Walker Evans’s (1903-1975) depictions of everyday American life, through representations of its people and objects, have had great impact on following generations of photographers and artists. His work has in recent years received new recognition and interest from the art scene, and it is constantly an important reference for all those working with photography.
His photographic style was economical and dry. Evans’ photographs were an unpretentious attempt to present the beholder with precise and detailed, not to mention straightforward, depictions of everyday motifs such as interiors, exhibition windows, advertisement posters, and architecture. His work constitutes a personal interpretation of an American documentary tradition, with a sensibility giving the images an enigmatic poesy and complexity.
Evans’s last great exhibition before his death was in the Museum of Modern Art in New York (MoMA), in 1971. The exhibition was curated by John Szarkowski, in collaboration with Evans, and comprised of 202 small silver-gelatin prints and 13 large photo-murals (large prints mounted on panel).

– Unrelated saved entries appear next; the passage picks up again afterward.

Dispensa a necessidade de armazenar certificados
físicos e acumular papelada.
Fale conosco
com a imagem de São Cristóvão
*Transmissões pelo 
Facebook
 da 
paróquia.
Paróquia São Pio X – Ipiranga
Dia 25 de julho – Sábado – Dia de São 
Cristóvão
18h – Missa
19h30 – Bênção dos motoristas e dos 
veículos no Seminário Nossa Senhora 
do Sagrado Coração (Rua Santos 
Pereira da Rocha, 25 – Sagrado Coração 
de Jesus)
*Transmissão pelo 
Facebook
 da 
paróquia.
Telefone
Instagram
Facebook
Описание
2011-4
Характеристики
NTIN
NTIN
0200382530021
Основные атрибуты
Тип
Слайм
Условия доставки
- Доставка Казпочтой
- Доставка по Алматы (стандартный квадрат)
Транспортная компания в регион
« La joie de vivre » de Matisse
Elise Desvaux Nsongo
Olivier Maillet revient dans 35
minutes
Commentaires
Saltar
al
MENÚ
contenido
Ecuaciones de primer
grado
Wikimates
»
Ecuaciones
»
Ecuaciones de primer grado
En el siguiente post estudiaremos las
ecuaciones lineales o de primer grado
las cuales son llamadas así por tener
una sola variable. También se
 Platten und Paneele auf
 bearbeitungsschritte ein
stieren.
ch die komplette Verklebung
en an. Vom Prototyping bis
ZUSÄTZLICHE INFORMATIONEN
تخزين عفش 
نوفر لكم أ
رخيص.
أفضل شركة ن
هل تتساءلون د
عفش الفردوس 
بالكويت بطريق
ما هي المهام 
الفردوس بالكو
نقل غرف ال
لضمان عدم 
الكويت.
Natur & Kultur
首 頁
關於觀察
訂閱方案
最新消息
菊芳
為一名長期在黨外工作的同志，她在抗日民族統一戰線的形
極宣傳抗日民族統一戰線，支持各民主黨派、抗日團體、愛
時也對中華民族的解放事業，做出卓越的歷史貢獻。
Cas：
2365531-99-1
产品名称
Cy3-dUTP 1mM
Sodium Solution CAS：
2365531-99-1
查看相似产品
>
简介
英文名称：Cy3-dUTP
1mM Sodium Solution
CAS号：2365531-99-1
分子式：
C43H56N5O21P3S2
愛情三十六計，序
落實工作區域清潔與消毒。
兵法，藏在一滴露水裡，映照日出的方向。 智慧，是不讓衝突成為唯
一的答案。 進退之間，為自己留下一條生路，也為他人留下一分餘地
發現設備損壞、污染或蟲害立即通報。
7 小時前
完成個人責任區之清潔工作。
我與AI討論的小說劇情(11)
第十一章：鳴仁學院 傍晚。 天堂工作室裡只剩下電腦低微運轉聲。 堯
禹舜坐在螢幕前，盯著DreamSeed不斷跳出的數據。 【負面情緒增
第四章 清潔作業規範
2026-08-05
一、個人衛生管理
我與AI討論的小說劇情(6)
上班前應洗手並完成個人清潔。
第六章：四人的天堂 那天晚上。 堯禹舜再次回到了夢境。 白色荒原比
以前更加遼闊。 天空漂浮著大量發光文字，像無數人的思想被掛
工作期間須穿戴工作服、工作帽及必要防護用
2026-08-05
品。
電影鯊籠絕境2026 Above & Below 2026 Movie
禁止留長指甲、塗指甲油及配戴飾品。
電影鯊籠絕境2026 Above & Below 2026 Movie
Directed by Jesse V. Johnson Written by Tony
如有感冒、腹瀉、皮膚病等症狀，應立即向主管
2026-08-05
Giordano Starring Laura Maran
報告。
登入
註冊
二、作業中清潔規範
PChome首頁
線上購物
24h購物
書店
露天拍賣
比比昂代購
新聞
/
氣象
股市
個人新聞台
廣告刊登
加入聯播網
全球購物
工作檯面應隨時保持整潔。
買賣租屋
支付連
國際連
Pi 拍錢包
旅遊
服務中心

All the photographs in the exhibition are motifs from the late 1920s to the 1960s, with an emphasis on the 1930s-40s, made by Evans for the 1971 MoMA exhibition. The photographs are doubles from MoMA’s collection, which over the last year have been bought from the museum and mediated to Scandinavian private collections.
The exhibition presents excellent and well-known examples of many aspects of Evans’s oeuvre as an innovative documentary photographer and artist. It is the first extensive presentation of his works in Norway. The exhibition is organized in collaboration with Galleri Riis. All works were purchased from MoMA and are owned by Peder Lund.